女子身着一袭淡青色的衣裙,裙摆上点缀这几朵纯白色的清莲,却染着斑斑血迹,仿佛经历了一
场搏杀。细看下,女子手如柔荑,肤如凝脂,乌黑的头发凌乱的散在床上,唯一发饰—— 一只
用上好的青玉雕琢而成玉钗躺落在了床沿之上,虽样式简单,却不失雅度,想必是倒在床榻上时
是滑落的。女子微微倾斜的睡着,身子蜷缩在床榻的一角,以一种戒备不安的姿势,一张精致的
面庞苍白胜雪,呼吸也十分微弱,应该是受了极重的内伤。张良观察着,猜测着女子的身份和出
现在此处的原因。
正毫无头绪之时,不经意一瞥,女子腕上的镯子吸引了张良的目光。那只镯子不寻常。且不说其
价值连城,用的都是极品的白玉和翡翠,而更令人惊叹的是其工艺之精巧,雕刻在镯子上的寒
梅,每一朵皆各具形态,却又能浑然一体。最最重要的是,张良曾见过一模一样的镯子,是在五
年前在韩王宫;还记得那只镯子名叫碧绫梅放,起名的人正是张良自己。
“难道……”仔细分辨女子的样貌,在联系她腕上的手镯,过往的一切一幕幕出现在眼前,张良
心头一紧,那个从不敢想象的场景盘桓在他的脑中,注视着女子的目光中闪过一丝温柔。急急的
伸手为女子诊脉,张良虽医术浅薄,但细诊下也送了一口气。虽是受了伤,但是脉象平稳,生命
暂时无碍。
几度想要开口叫醒女子,话到嘴边又咽了回去。久之,张良轻轻的叹息了一声“还是等她醒来再
说吧。”于是拿了被子为女子轻轻盖上,又注视了女子许久之后,张良踱步走到窗前,推开了窗
子,晚风习习,明月当空,却无法了解眼前这个神仙般少年心中的感觉。看着床榻上被风吹起的
帷幔,张良缓缓合上了窗。
走出卧房,回到书桌前,随手拿起一本《尚书》,细细读了起来。那一夜,烛影晃动,那位
少年彻夜未眠。
作者有话要说: 大改之后的开头一如既往的废呐
☆、情之所系
清晨,阳光透过古树,穿过纸窗,斑驳了一地树影。
身体中的寒气似乎淡了些,肺叶却撕裂的痛,生生的将青梦疼醒。慢慢睁开双眼,环望四周,却
意外的看到了一手支在桌上,正打盹的张良。

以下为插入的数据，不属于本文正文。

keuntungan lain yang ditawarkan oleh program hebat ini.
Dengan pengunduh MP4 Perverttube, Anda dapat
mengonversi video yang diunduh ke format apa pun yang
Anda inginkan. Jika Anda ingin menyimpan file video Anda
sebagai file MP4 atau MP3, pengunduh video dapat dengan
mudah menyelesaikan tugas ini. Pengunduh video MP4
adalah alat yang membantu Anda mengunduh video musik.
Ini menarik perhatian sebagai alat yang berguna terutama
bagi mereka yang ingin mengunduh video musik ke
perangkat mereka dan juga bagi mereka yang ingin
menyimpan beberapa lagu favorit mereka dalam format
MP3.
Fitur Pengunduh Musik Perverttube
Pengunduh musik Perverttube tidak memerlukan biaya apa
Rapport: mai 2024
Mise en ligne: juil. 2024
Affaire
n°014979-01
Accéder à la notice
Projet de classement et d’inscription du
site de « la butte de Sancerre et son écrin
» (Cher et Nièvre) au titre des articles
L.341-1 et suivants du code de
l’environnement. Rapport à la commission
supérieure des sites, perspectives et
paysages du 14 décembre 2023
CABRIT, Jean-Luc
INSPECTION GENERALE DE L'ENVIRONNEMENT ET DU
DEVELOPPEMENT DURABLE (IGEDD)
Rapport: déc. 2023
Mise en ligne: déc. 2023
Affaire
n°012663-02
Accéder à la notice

逃进小圣贤庄本就已经算是极限,根本没有余力去
找张良的住所,于是便寻了这处人少的地方,没想到居然歪打正着,这里恰恰住的便是张良,这
算不算的上也是一种缘分呢?
缘分啊……张良,不知道五年的时间,你还会记得我吗?我自以为的缘分,到底是不是真的缘分
呢……
轻声的下地,在双脚触地的瞬间,一手紧紧的扣在了床棱上,而另一手死死的捂着胸口,想要缓
解从四肢百骸传来的剧痛。平复了好些时间,才渐渐可以走动,可以承受那份痛感。随手拿了件
张良挂在衣架上的外衣,缓步朝张良走去。